Il capostipite dei Sarina, Andrea, nato a Lodi nel 1828, iniziò l’attività di burattinaio dopo una lunga prigionia in Austria, dovuta alla sua partecipazione alle Cinque Giornate di Milano. Improvvisava piccole rappresentazioni di strada con un solo personaggio; poi perfezionò la tecnica e scelse il repertorio dell’epos medievale, in particolare il ciclo carolingio.
Il figlio Antonio, nato nel 1857, ne migliorò notevolmente l’attività. La compagnia perfezionò le tecniche di rappresentazione e introdusse la musica all’inizio degli spettacoli. Tutti i membri della famiglia erano musicisti: Antonio suonava il flauto, la moglie Adele Palamede il banjo, il figlio Peppino la fisarmonica, la figlia Teresa la chitarra, l’altro figlio Andreino il violino. Andreino, morto nella prima guerra mondiale, fu anche buon pittore e inventore di personaggi.

La Famiglia Sarina
Peppino Sarina nacque a Broni nel 1884. Autodidatta, cominciò a scolpire burattini, dipingere scenari e cartelli, scrivere copioni, comporre opere musicali. Il repertorio venne ulteriormente arricchito, fino a comprendere oltre un centinaio tra rappresentazioni a cicli a prevalente carattere epico-cavalleresco e storico, drammi, commedie e farse. La sua opera più rilevante fu il ciclo carolingio dei Paladini e Reali di Francia che, diviso in puntate serali (fino a 120 consecutive), teneva una intera stagione nella stessa piazza. D’estate rappresentava nel cortile di casa a Tortona; d’inverno visitava il Tortonese e l’Oltrepo Pavese (Sale, Castelnuovo Scrivia, Viguzzolo, Molino dei Torti, Casei Gerola, Voghera, Stradella, Broni), accolto da vastissimo interesse. Il pubblico di Peppino Sarina era popolare (anche se seduti sulla stessa panca stavano spesso il proletario e il notabile, il commerciante e il contadino, l’artigiano e il marginale) e riproduceva, esaltandoli, i meccanismi di identificazione e mitizzazione tipici del coevo teatro dei burattini del Nord Italia.

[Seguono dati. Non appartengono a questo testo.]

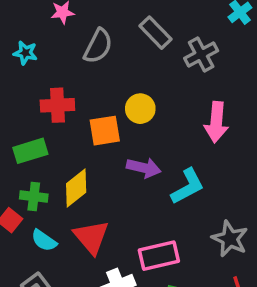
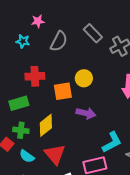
cyan star: (25, 53) -> (23, 41), moved
cyan L-shape: (188, 186) -> (112, 142), moved

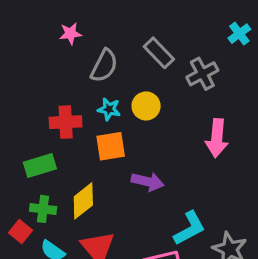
cyan star: (23, 41) -> (109, 109), moved
yellow circle: (84, 78) -> (146, 106), moved

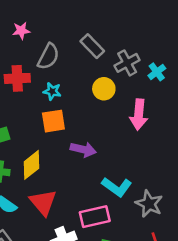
cyan cross: (239, 34) -> (157, 72), moved
yellow circle: (146, 106) -> (104, 89), moved
red cross: (66, 122) -> (17, 78), moved
cyan L-shape: (189, 228) -> (117, 187), turned 64

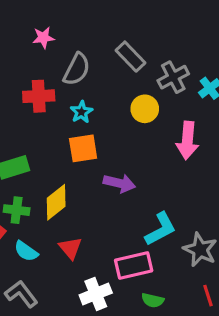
cyan star: (52, 91) -> (81, 112), turned 30
cyan L-shape: (117, 187) -> (161, 229), turned -64
red triangle: (43, 202) -> (70, 248), size x0.7

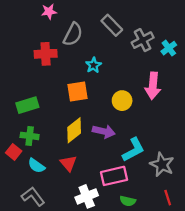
yellow circle: (145, 109) -> (122, 101), moved
cyan star: (81, 112) -> (93, 65), moved
purple arrow: (119, 183) -> (104, 131), moved
yellow diamond: (56, 202) -> (74, 130), moved

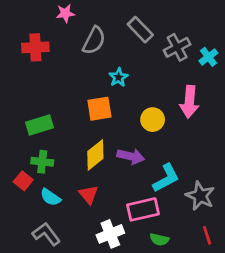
red cross: (46, 54) -> (35, 47), moved

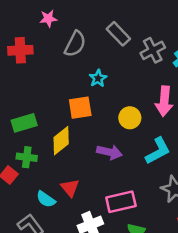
yellow diamond: (95, 155) -> (61, 141), moved
cyan L-shape: (166, 178) -> (158, 151), moved
cyan semicircle: (50, 197) -> (46, 199), moved

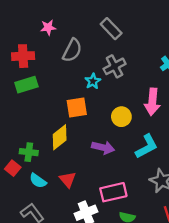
gray rectangle: (118, 34) -> (111, 29), moved
gray cross: (153, 50) -> (115, 66), moved
green rectangle: (24, 123) -> (26, 85), moved
cyan semicircle: (46, 199) -> (38, 181), moved

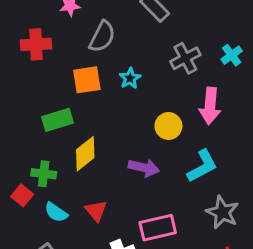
gray cross: (115, 66) -> (185, 58), moved
green rectangle: (26, 85) -> (58, 120), moved
orange square: (77, 108) -> (87, 80), moved

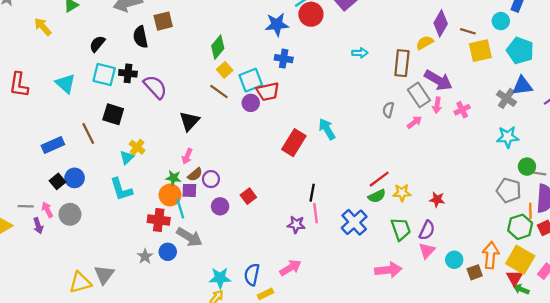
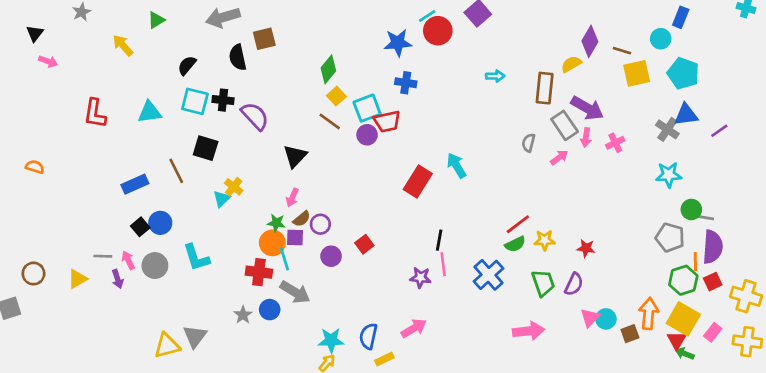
cyan triangle: (65, 84) -> (150, 112), turned -50
cyan L-shape: (121, 189) -> (196, 258), moved
pink triangle: (427, 251) -> (590, 318), moved

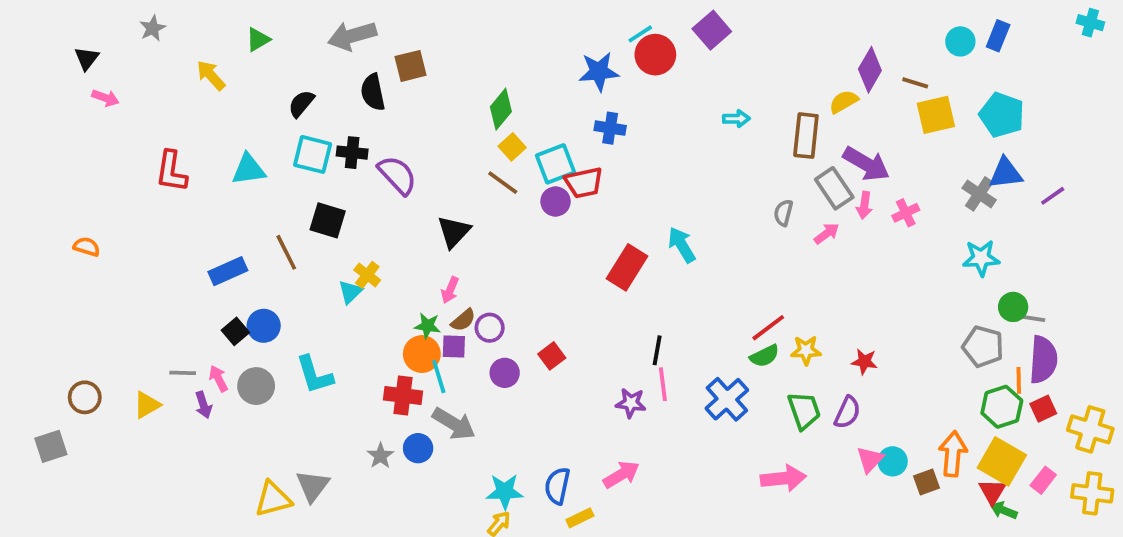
cyan circle: (661, 39) -> (960, 41), moved

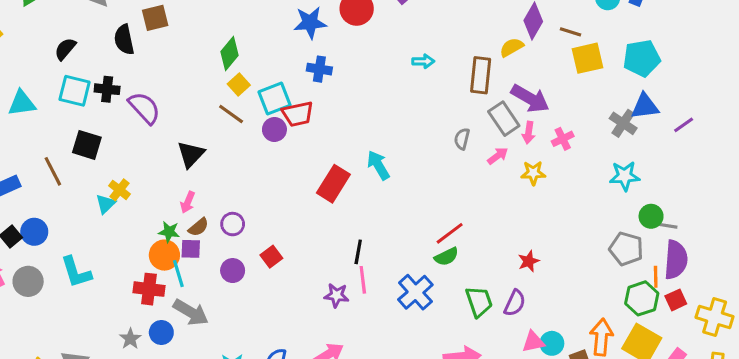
cyan pentagon: (1002, 115) -> (642, 58), turned -30
purple circle: (490, 328) -> (233, 224), moved
yellow star: (806, 350) -> (533, 173), moved
red star: (864, 362) -> (529, 261), turned -30
pink triangle: (870, 459) -> (533, 342), turned 35

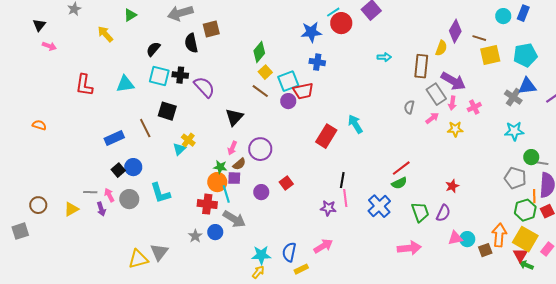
yellow semicircle: (512, 47) -> (441, 48), turned 140
purple circle: (233, 224) -> (260, 149), moved, size x1.5

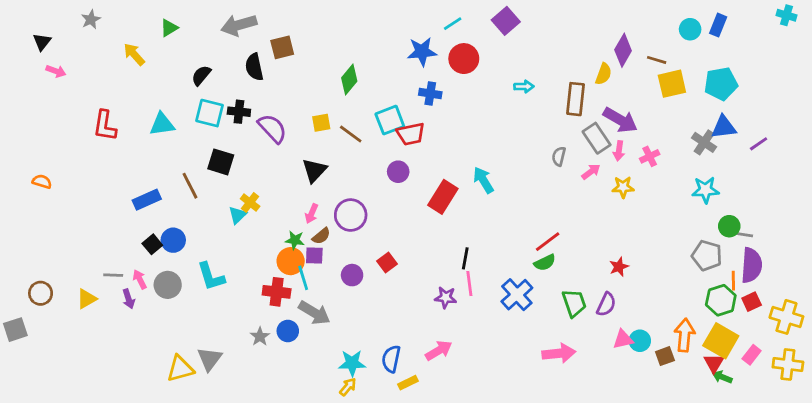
red circle: (341, 23) -> (464, 59), moved
yellow square: (265, 72) -> (321, 123), moved, turned 32
purple circle: (288, 101) -> (398, 172), moved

Il principale merito di Peppino Sarina è stato quello di aver saputo trasferire a livello delle masse popolari urbane e rurali di un’ampia area omogenea per lingua e cultura, oltre alle grandi ricostruzioni storiche e derivate dalla produzione letteraria, soprattutto il corpus della grande tradizione letteraria cavalleresca culta, mediata dal suo teatro ricco di inserimenti fantastici.
L’esperienza dei Sarina, proprio per la sua strutturazione a carattere storico-didattico complessa, costituisce un unicum a livello della storia del teatro con figure dell’Italia settentrionale, soprattutto se considerata come espressione di un’area circoscritta e ben definita quale fu quella dei burattinai lodigiani. Con Enrico Vassura e Rosa Berni da una parte, e Rinaldo Eusobio dall’altra, infatti, i Sarina furono gli unici a mettere in scena i citati cicli cavallereschi, con essi promuovendo al contempo una riproduzione specchiata del teatro coevo dei pupi siciliani (e catanesi in particolare), col quale innumerevoli e decisivi furono i caratteri di affinità e contiguità (fonti testuali e figurative, tecniche della messinscena, dinamiche dello scambio teatro-platea, modelli di percezione e fruizione da parte del pubblico, ecc.).
Nel dopoguerra, in collaborazione col nipote Carlo Scotti, Peppino Sarina scrisse e mise in scena numerose opere teatrali, commedie musicali e operette. Dal 1958, anno della fine dell’attività, al 1978, anno della morte, continuò a lavorare dipingendo, suonando, studiando e ordinando il suo prezioso patrimonio, ora custodito dalla Fondazione Cassa di Risparmio di Tortona.